On my website, will be a place for people to create accounts. It will ask a variety of information, including a username. How do i get it to save all the information in a new file, with there username as the file name. ie.. if their username is "User" then make the file user.txt or user.dat or something to that effect...

Replies are listed 'Best First'.
Re: File Naming
by jlp (Friar) on Aug 01, 2000 at 05:39 UTC
    This should do the job:
    my $user = "User"; open(USER, ">$user.txt") || die "Can't create user file $user.txt: $!" +; print USER "foo";#user data goes here

    This assumes you have the proper write permissions on your server of course.

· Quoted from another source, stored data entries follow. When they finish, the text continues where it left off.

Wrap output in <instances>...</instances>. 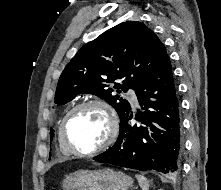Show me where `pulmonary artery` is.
Instances as JSON below:
<instances>
[{
    "label": "pulmonary artery",
    "instance_id": "1",
    "mask_svg": "<svg viewBox=\"0 0 221 190\" xmlns=\"http://www.w3.org/2000/svg\"><path fill=\"white\" fill-rule=\"evenodd\" d=\"M128 97L131 99V101H132V103H133L134 105H137V104H138L137 97H136V95H135L133 92L129 91V92H128Z\"/></svg>",
    "mask_w": 221,
    "mask_h": 190
}]
</instances>
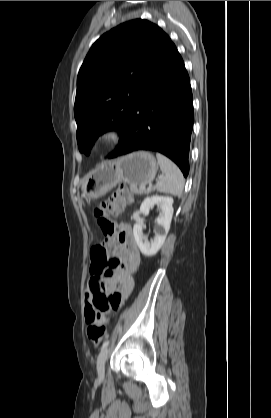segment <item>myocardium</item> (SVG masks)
<instances>
[{
    "mask_svg": "<svg viewBox=\"0 0 271 418\" xmlns=\"http://www.w3.org/2000/svg\"><path fill=\"white\" fill-rule=\"evenodd\" d=\"M121 138L120 131L116 128H106L99 131L93 140L95 150L103 152L116 146Z\"/></svg>",
    "mask_w": 271,
    "mask_h": 418,
    "instance_id": "f54148a6",
    "label": "myocardium"
}]
</instances>
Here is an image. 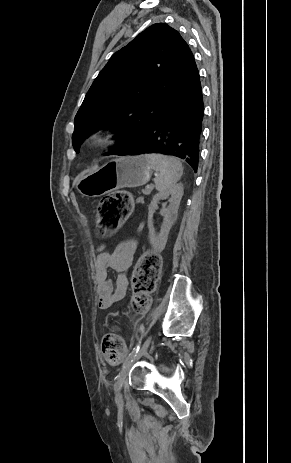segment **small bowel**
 <instances>
[{
	"label": "small bowel",
	"instance_id": "1",
	"mask_svg": "<svg viewBox=\"0 0 291 463\" xmlns=\"http://www.w3.org/2000/svg\"><path fill=\"white\" fill-rule=\"evenodd\" d=\"M137 248L135 240L119 243L113 252L100 248L94 258V284L98 296V308L105 310L123 299L128 290V272ZM113 269L117 278L113 282L108 270Z\"/></svg>",
	"mask_w": 291,
	"mask_h": 463
}]
</instances>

      Keep in mind that you may not want to store a "plain" password in that file. If you are going to have passwords in the file you may want to use the crypt function to encrypt the password before storing it in the file. You won't be able to decrypt it, but you'll be able to encrypt it after they enter their password and check it against the version in the text file.

      - p u n k k i d
      "Reality is merely an illusion, albeit a very persistent one." -Albert Einstein

Re: File Naming
by fundflow (Chaplain) on Aug 01, 2000 at 06:47 UTC
    If you want your web-site to stay up for more than a day,
    don't forget to check the given user name to exclude users like
    "/etc/passwd" etc.

Re: File Naming
by young perlhopper (Scribe) on Aug 01, 2000 at 07:50 UTC
    The key here is to never ever ever EVER trust user input. When you are programming CGI of any type you must look at every piece of input and say "what's the worst possible thing that a user could enter into this field, and how would I deal with it?"

    In short, Program defensively.


Re: File Naming
by Mork29 (Scribe) on Aug 01, 2000 at 09:03 UTC
    Ok, my follow up question, how do i exclude only a single character from the username or password or any other fields. ie... don't let them put a / in the username?
      sub secure_query { $_ = shift; s/\-+(.*)/$1/g; s/(.*)[ \t]+\-(.*)/$1$2/g; tr/\$\'\`\"\<\>\/\;\!\|/_/; return($_); }#End secure_query
        This is probably a little simpler and a lot safer:
        $had_bad_characters = $user =~ s/\W//g; # Safer still (since what's defined as a 'word character' could change + based on locale/Unicode (?)) $user =~ s/[^a-zA-Z_-]//g; # Explicitely define what we want to ACCE +PT as valid
        Generally the secure approach involves defining what is acceptable and disallowing everything else, not trying to filter out what we know/anticipate to be bad, because stuff frequently slips through.
Re: File Naming
by Mork29 (Scribe) on Aug 01, 2000 at 07:05 UTC
    <writes the word newbie on his forhead> Explain why? Some type of exploit for "hackers" ??
      If you pass a string from a user directly to open, the person can run arbitray commands. The username ';rm nameofcgi.cgi;' for example will delete nameofcgi.cgi (on some platforms, anyways). Even if you prefix the filename with a directory, someone could use ../ to write to the directory of their choice, someone could use a \0 to prevent any appended string from being used in the filename (since the underlying C library will take the \0 to be end of string). In other words, you need to verify that the data the user has given you does not contain anything it shouldn't. You can use the -T switch (#!/usr/bin/perl -T) which will enable taint checking which will cause perl to stop when it encounters a potentially unsafe operation.